_What is needed_. Repeat exactly, and only, the lines below starting at the line that contains "buy generic vigamox opthalmi" and ending at the line that contains "All Socks & Hosiery", inclusive of both.

Start of Entries provided

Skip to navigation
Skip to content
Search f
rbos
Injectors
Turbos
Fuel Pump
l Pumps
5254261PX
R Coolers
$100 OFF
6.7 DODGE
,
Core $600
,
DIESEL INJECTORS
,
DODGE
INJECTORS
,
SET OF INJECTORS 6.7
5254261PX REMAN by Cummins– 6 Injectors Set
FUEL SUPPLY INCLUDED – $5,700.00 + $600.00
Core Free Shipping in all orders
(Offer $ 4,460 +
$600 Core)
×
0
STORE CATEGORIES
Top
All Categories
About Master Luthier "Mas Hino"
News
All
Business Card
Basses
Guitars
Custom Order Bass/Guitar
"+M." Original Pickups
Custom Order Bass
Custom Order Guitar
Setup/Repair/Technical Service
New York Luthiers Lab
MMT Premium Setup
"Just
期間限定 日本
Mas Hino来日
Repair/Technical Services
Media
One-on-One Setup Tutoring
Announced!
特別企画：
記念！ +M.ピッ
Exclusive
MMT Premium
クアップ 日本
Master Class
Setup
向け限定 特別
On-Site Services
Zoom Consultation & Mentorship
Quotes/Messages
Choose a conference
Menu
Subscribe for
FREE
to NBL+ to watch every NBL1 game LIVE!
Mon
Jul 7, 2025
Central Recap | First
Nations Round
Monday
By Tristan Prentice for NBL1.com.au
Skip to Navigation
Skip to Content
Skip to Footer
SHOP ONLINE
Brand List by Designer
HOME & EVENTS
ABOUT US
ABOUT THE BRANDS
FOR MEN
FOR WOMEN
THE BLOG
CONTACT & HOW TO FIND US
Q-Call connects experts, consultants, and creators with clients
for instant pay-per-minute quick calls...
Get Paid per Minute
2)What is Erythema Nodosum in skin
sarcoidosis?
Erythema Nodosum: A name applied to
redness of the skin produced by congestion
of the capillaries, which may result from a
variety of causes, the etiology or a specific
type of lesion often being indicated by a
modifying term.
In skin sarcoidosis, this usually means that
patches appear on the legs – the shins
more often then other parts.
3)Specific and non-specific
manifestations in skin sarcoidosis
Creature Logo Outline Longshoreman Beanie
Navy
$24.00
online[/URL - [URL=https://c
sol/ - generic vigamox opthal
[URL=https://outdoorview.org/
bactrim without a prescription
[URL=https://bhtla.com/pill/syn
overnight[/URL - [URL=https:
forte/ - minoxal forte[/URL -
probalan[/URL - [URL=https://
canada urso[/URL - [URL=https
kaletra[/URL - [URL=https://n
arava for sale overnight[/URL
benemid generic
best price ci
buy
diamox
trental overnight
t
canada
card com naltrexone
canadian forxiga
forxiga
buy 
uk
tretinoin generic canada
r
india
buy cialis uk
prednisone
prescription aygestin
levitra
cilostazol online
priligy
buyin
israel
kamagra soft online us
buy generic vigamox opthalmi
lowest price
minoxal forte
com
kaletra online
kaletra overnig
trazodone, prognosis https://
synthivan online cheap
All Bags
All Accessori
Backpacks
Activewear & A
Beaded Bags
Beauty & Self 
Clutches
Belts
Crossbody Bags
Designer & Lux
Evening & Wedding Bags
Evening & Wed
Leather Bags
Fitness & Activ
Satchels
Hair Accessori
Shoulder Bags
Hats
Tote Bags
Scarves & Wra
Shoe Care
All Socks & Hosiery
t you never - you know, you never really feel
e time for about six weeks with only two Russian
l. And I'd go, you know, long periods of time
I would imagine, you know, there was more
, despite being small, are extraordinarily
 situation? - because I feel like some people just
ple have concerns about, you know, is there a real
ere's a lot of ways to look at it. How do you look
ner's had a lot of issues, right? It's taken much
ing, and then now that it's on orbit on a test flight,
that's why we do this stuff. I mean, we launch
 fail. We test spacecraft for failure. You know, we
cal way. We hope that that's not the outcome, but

End of Entries provided
Start of Entries provided

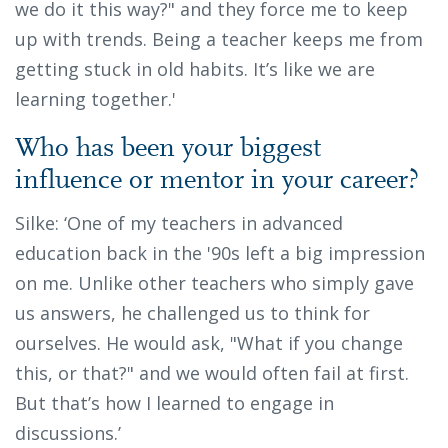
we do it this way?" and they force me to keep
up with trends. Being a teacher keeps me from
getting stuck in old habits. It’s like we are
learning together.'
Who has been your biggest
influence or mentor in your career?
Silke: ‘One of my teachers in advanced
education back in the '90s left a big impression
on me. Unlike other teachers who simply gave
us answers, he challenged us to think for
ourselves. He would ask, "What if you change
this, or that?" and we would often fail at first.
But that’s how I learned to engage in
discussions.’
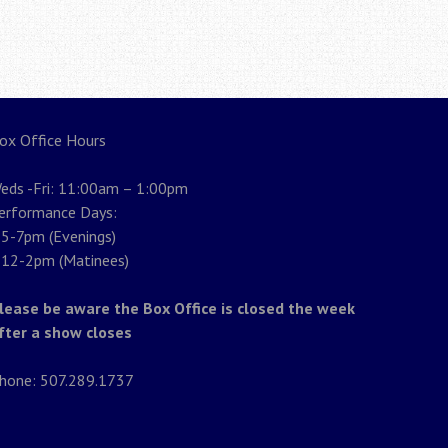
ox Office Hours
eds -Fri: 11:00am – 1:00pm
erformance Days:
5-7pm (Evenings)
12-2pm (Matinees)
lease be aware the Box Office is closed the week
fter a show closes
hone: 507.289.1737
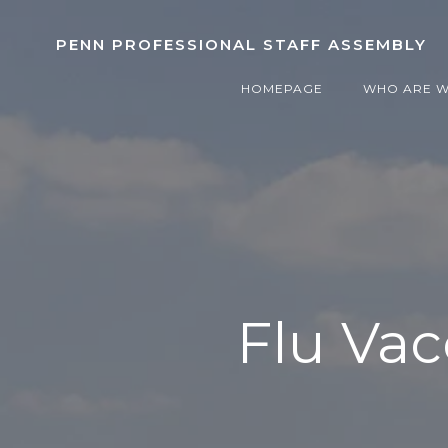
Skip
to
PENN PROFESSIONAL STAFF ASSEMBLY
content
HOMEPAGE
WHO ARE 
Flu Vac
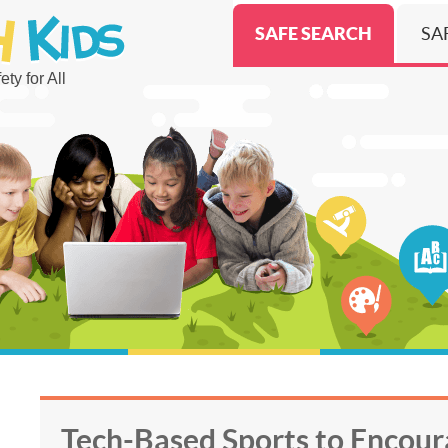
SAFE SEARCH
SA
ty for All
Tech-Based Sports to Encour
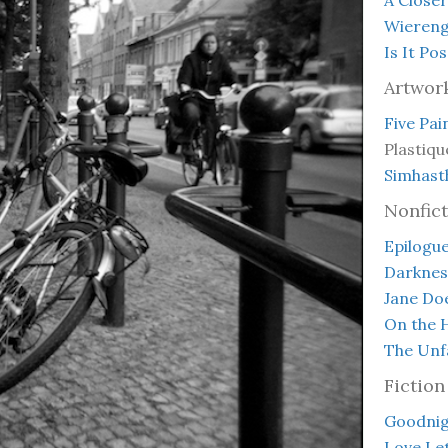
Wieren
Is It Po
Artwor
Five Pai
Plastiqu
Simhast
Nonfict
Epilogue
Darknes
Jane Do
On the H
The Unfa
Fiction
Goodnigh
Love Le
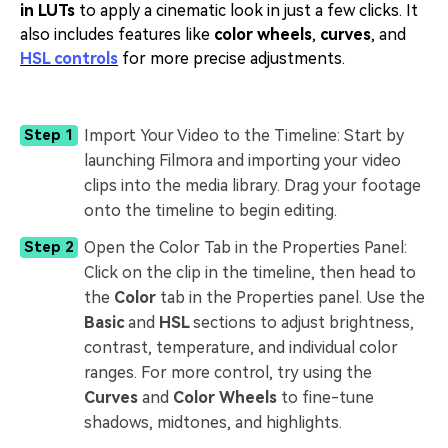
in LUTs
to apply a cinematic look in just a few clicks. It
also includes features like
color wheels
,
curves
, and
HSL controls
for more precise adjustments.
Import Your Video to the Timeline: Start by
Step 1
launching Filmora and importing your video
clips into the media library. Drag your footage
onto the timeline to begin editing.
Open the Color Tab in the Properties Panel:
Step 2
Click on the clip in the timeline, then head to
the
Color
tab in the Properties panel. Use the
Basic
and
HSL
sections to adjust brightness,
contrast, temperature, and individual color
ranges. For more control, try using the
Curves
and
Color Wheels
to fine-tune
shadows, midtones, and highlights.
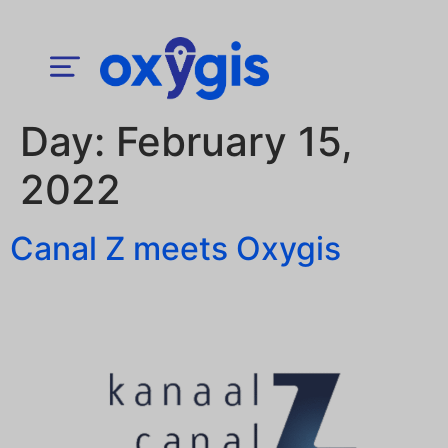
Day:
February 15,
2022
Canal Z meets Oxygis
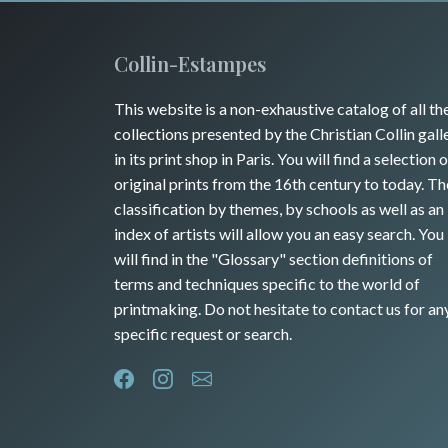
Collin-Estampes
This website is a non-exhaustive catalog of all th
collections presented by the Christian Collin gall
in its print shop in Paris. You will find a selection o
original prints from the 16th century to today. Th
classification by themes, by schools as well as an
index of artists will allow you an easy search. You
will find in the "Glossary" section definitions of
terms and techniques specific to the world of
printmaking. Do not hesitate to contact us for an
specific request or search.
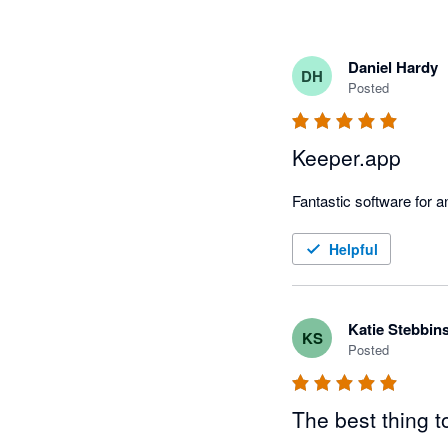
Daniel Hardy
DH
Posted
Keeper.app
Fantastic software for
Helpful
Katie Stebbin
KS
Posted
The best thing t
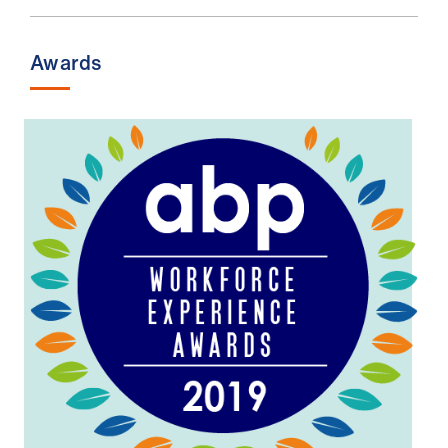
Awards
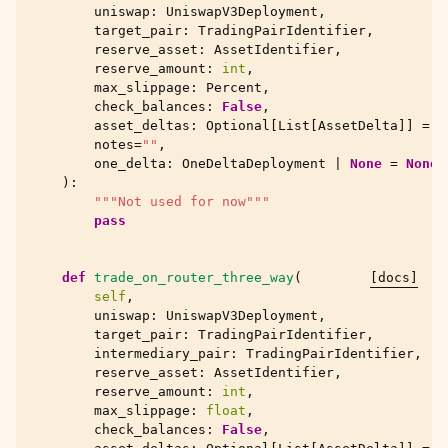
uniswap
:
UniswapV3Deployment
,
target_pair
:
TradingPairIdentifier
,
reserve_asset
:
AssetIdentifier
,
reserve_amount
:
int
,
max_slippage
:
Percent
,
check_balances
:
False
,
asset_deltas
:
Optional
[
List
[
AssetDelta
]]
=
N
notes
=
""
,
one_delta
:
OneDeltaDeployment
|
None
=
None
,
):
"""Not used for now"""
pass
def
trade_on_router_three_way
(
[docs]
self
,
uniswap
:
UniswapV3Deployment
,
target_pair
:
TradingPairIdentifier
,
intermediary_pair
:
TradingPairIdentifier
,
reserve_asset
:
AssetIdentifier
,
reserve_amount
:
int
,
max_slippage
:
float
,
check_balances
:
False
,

End of Entries provided
Start of Entries provided

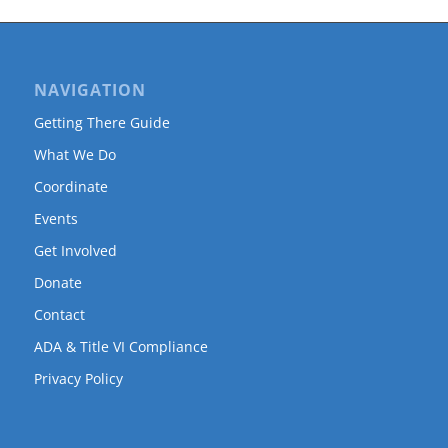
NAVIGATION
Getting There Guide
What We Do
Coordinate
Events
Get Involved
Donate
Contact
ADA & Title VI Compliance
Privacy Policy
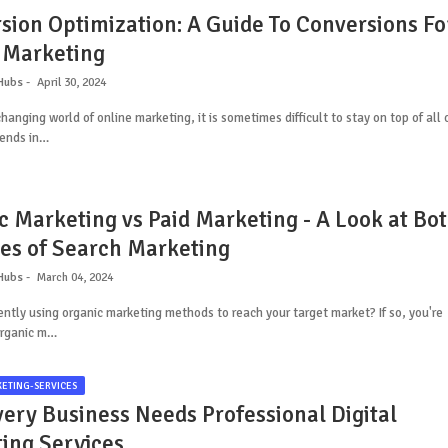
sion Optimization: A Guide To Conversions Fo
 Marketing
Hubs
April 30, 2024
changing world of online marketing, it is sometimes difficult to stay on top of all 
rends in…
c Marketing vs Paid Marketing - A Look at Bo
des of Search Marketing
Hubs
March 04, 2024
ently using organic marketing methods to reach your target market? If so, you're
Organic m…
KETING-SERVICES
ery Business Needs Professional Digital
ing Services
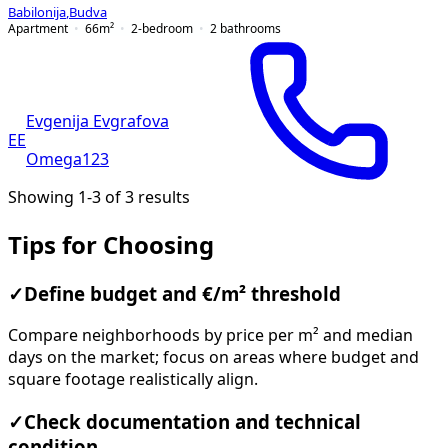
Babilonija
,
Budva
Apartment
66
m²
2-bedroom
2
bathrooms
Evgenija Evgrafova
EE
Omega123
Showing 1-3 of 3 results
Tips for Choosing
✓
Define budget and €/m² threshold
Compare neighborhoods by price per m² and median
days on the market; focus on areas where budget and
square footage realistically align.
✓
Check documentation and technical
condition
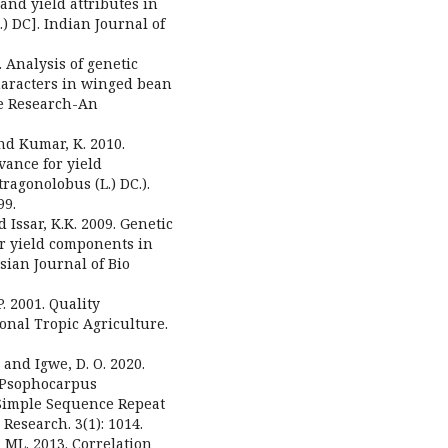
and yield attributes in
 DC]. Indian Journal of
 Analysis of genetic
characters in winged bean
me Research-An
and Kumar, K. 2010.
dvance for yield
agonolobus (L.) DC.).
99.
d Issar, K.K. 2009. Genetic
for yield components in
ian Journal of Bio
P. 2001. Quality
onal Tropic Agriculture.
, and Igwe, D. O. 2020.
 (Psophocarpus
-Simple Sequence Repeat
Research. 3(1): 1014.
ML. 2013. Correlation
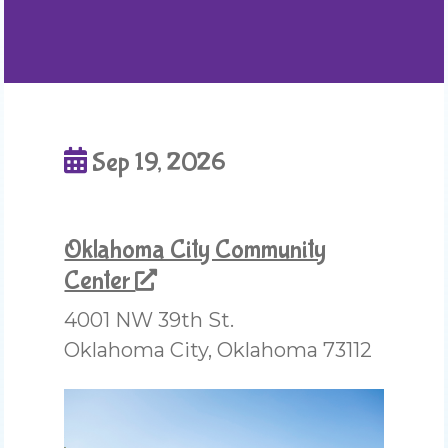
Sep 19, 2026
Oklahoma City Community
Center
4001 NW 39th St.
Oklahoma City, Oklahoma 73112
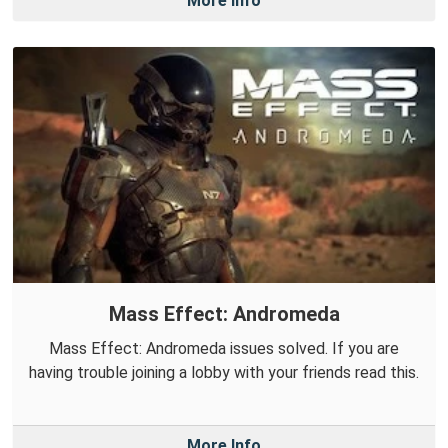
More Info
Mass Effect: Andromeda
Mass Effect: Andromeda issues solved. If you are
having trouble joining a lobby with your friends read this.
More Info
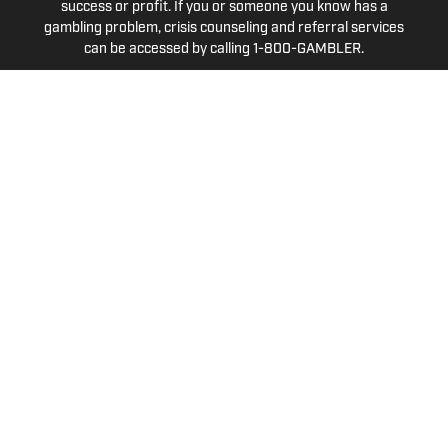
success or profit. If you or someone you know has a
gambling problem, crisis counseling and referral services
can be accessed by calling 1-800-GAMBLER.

End of Entries provided

_Written reply_.
buy generic vigamox opthalmi
lowest price
minoxal forte
com
kaletra online
kaletra overnig
trazodone, prognosis https://
synthivan online cheap
All Bags
All Accessori
Backpacks
Activewear & A
Beaded Bags
Beauty & Self 
Clutches
Belts
Crossbody Bags
Designer & Lux
Evening & Wedding Bags
Evening & Wed
Leather Bags
Fitness & Activ
Satchels
Hair Accessori
Shoulder Bags
Hats
Tote Bags
Scarves & Wra
Shoe Care
All Socks & Hosiery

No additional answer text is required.